Primera pregunta: ¿es “legítima” la segunda parte del Eternauta? Me refiero a la escrita por HGO y dibujada por Solano López en 1976 para Ediciones Record. Numerosas opiniones, empezando por la de su dibujante, coinciden en juzgar la continuación como un intento desganado de montarse sobre las cualidades proféticas del original para producir una obra propagandística, esto es “programática”. Se suele mencionar que HGO, militante montonero, habría estado más interesado en elaborar una especie de panfleto que explicara didácticamente una línea de acción a las masas que en guionar una historieta de aventuras. 

Esto puede ser en parte cierto, pero, aceptada la segunda parte como integrante de la saga, y cubierto el expediente de su lectura (experiencia quizás menos placentera que con el original, pero convengamos que los lectores ya no son niños y buscan las claves ocultas con la impaciencia de un adulto) empiezan las patinadas. La premisa de El Eternauta II cabe en una cabeza de alfiler: en la lucha revolucionaria, el primer objetivo de la vanguardia es la toma del poder, sacrificando incluso al pueblo y los propios si es necesario (como queda claro con la inmolación del binomio Elena-Martita).
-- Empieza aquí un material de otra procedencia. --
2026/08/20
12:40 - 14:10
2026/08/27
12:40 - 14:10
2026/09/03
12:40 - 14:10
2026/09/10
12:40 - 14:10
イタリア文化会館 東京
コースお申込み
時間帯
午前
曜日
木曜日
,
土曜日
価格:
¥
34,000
Sin embargo, esta tesis, que está lejos de formularse en un esfuerzo facilongo por vendernos la idea, termina logrando que el cercano Juan Salvo de los comienzos se vuelva una figura ajena y peligrosa. Es Germán, el guionista, quien, cubriendo el rol de narrador, se cuestionará repetidamente acerca de la humanidad del Eternauta. La escena final, una batalla librada en los cielos gracias a unas inverosímiles alas de madera que cargan con el sabor del delirio y que intentan hacer pasarla peor de las derrotas como una victoria fulminante (Falso Final Feliz si los hay), confirma de algún modo la sospecha que Germán no llega a formular de todo: el demorado Ello siempre había estado entre nosotros. O, mejor dicho, que se termina por ser un Ello a fuerza de mirarlo fijo. El Eternauta había pegado el volantazo de nuevo.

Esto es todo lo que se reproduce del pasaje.